Also es ist schon als [kju:b] gedacht. Also die englische Version für Würfel. Aber denkt euch nix. Selbst manche unserer eigenen Händler haben damit so ihre Schwierigkeiten.

So, ich hoffe, ich konnte euch helfen. ABER!!!! lasst eurer Kreativität doch freien lauf, und sinniert ein wenig rum. Es ist sehr amüsant und faszinierend, was da so alles rauskommt. 
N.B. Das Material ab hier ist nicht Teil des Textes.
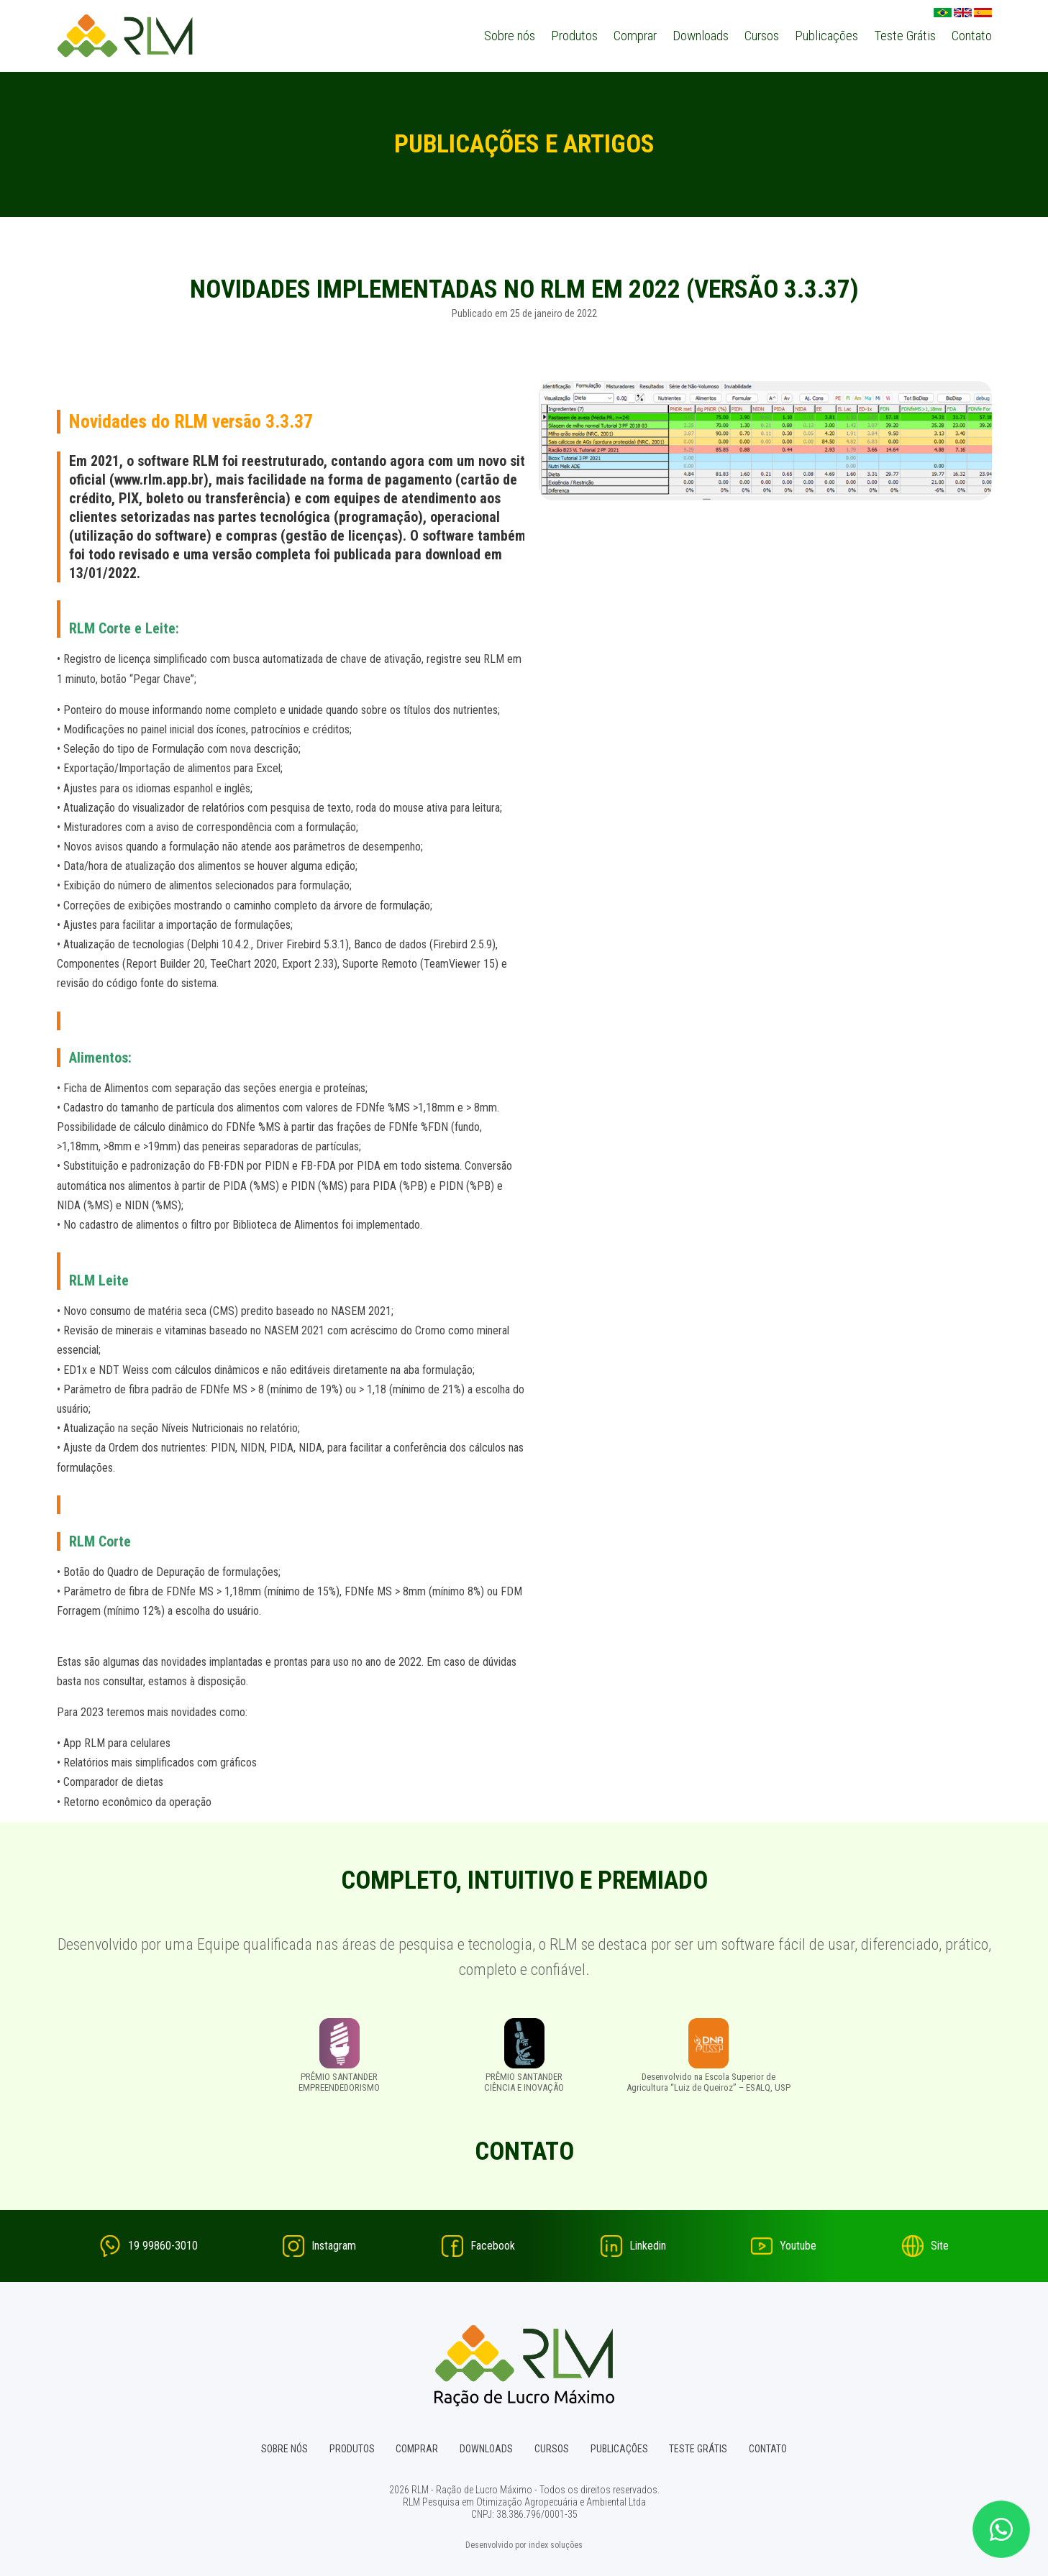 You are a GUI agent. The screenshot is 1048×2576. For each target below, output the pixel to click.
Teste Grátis (905, 35)
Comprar (635, 35)
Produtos (574, 35)
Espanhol (983, 12)
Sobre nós (509, 35)
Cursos (761, 35)
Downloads (701, 35)
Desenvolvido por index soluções (524, 2544)
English (963, 12)
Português (943, 12)
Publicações (826, 35)
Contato (972, 35) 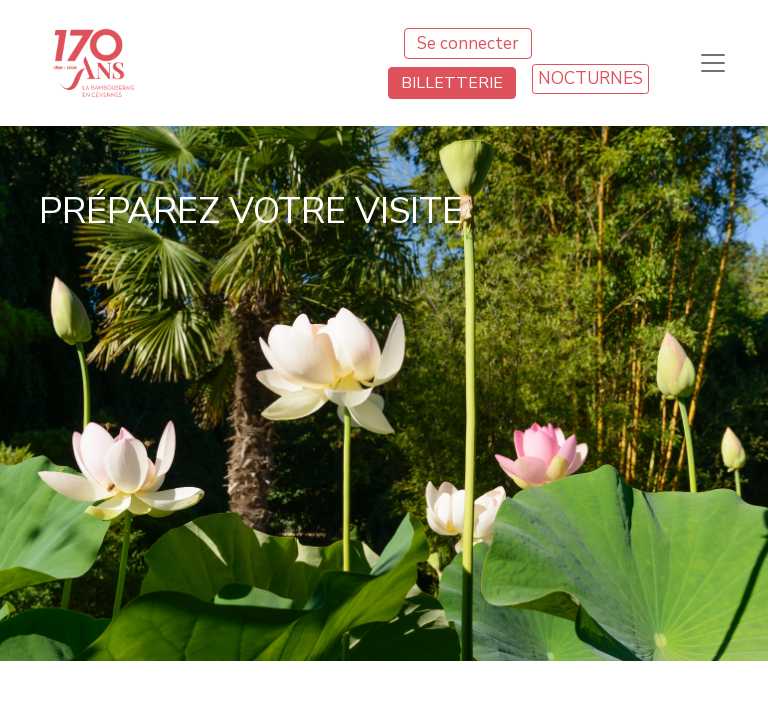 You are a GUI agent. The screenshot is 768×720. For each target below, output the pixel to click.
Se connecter (468, 43)
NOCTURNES (590, 78) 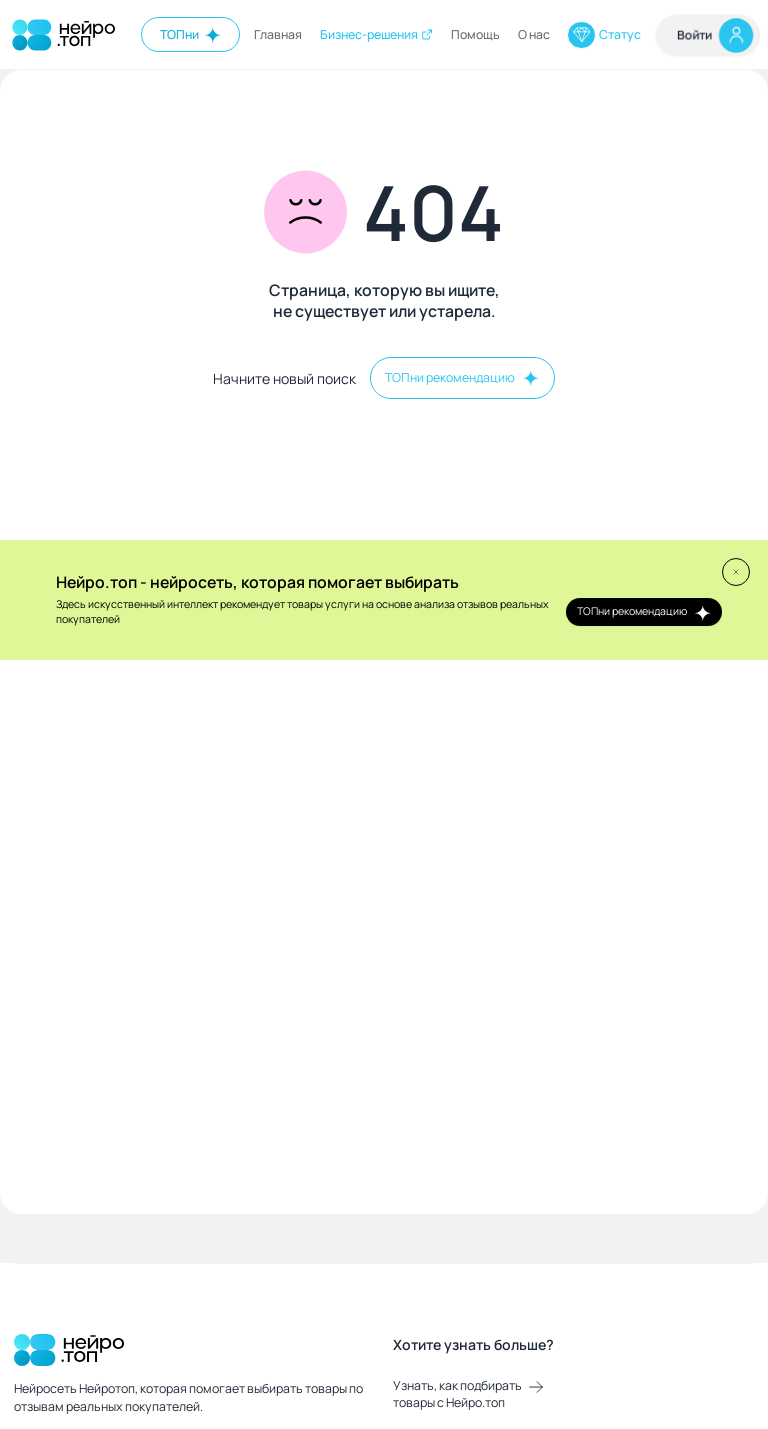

Ein gutes neues Jahr. In einigen Tagen kümmer ich mich dann wieder ausgiebig um die Beantwortung ALLER Fragen.

mfg,

Theo (die schwarze Göttin)


----------



## MTB-News.de




----------



## dubbel (2. Januar 2005)

also göttin und theo 
oder Heinz und Hilde (meine favoriten). 
oder Jim und Lukas.


----------



## axl65 (2. Januar 2005)

Theo,wir fahren nicht nach Lodz aber wir danken Dir!!!Ich habe ja das grosse Glück,eine Manitougabel zuhaben,die meinen Vornamen trägt!!!Nein,ich heisse nicht Skareb oder Black oder Minute,sondern A X E L !!!
Okay,ich sage einfach nur noch "CJUB"und wer dann meckert,dem schleudere ich ein "Götz von Berlichingen" entgegen !!!


----------



## Dr.Q (2. Januar 2005)

hi hi find ich a lustig, 

habs mal einen " tschupp " aussprechen hören    

oh man...


----------



## axl65 (2. Januar 2005)

Übrigens wirft die Antwort von Theo ja neue Fragen auf!!!Warum gibt sich eine deutsche Firma,die in Deutschland ansässig ist,einen englischen Namen der auch noch etwas Kantiges(Würfel) bedeutet obwohl doch beim Rad alles rund laufen sollte????


----------



## Wipfler (3. Januar 2005)

...wie jetzt "Würfel"....??
Bin enttäuscht. Bisher war ich immer der Meinung diese Abkürzung stände für 
*c*omplete *u*nforgettable *b*ike *e*xperience !!!


Schöne Neujahrsgrüße
Markus


----------



## funkt (3. Januar 2005)

Hi - ersma ProstNeujahr!
Erinnert mich irgendwie an meine Urlaube mit dem Kjubh am Lago in Dorboohlè wo man auch diesen italienischen Wein kriegt - Tschianti oder so ähnlich!?!   
Übrigens mein Zweit- und Winterbike ist ein Focus (phonetisch ausgesprochen)!!!
Tom


----------



## Pino (3. Januar 2005)

Also jetzt mal im Ernst: Cube ist natürlich die Abkürzung für die beiden chemischen Elemente Cu (Kupfer) und Be (Beryllium), die bei Erhitzung auf 1.300 Grad Celsius verschmelzen und zusammen mit Aluminium eine ultraleichte und superstabile Verbindung eingehen. Nur die deutsche Fa. Cube hat die Rechte an dieser uralten taiwanesischen Rezeptur erworben und kann so über MTB-Rahmen verfügen, die bei geringem Gewicht eigenelastisch und biegefest auf Bodenunebenheiten reagieren  usw. usf. 
Ach so, die Aussprache: Kuh-Beh muss es heißen. Die Variante "Kjub" ist lediglich Folge einer zunehmenden Anglisierung der deutschen Sprache, der dringend Einhalt geboten werden sollte. Also, Leute, nachsprechen: Kuh-beh, kuh-be, kuh-be, muh-mäh, muh-mäh, ähhh???
Pino


----------



## Bias (3. Januar 2005)

axl65 schrieb:
			
		

> Da die Firma ja in Deutschland ansässig ist,genauer genommen in Bayern(obwohl es keine Bayern sind sondern Franken(die aber nicht aus Frankreich kommen))müsste es ja eigentlich "Cube"heißen!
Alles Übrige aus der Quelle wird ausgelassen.